Meet ‘Keeper’ our dragon created in 2012 in the tradition of 17th-century Tower displays. Composed of 2,672 items representing the Tower institutions celebrated in the wider gallery.
You’ll be surprised at the organisations who have called the Tower home.
Highlights
An invitation “to view the annual ceremony of washing the lions on Monday, April 1st 1856”. This is the original April Fool’s prank, first recorded in 1698.
The Duke of Wellington’s coat when he was Constable of the Tower of London. Wellington held the office from 1825 until his death in 1852 and did much to modernise the Tower’s administration and appearance.
The ‘Block’ used at the last public beheading on Tower Hill in 1747. With accompanying axe – possibly one of four held in store here for executions in the 17th century.
Badge sporting the glorious title “Rat Destroyer to the Honourable Board of Ordnance” – plus a small portrait of it owner Richard Dean.

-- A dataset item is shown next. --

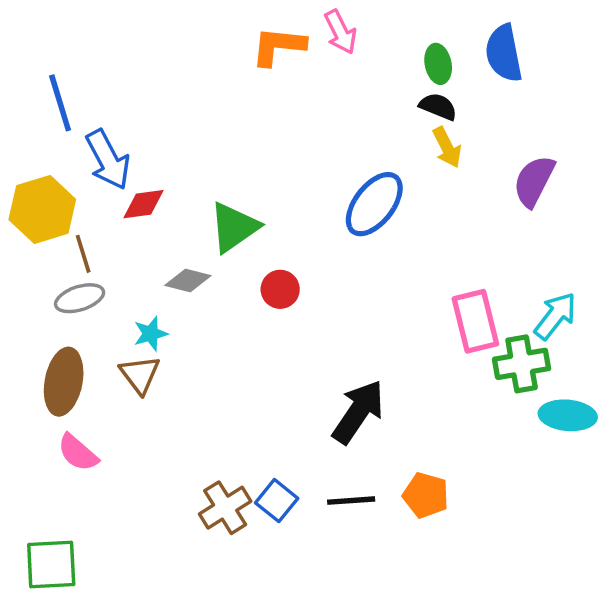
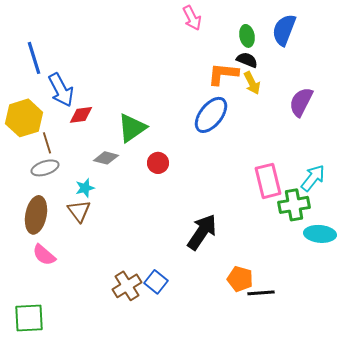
orange L-shape: (278, 46) -> (223, 74), moved
blue semicircle: (504, 53) -> (284, 30), turned 32
black line: (351, 501) -> (261, 293), moved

Flintlock sporting gun made by William Mills in 1721 for Thomas, Earl Coningsby. Coningsby was imprisoned in the Tower 27 February – 29 July 1721 accused of libelling the Lord Chancellor. While here he commissioned the gun from Mills “a barrel forger and frobisher within the Tower”. Look out for the later portrait of Coningsby, his daughters and dogs back home in Herefordshire hanging on the north wall of the gallery.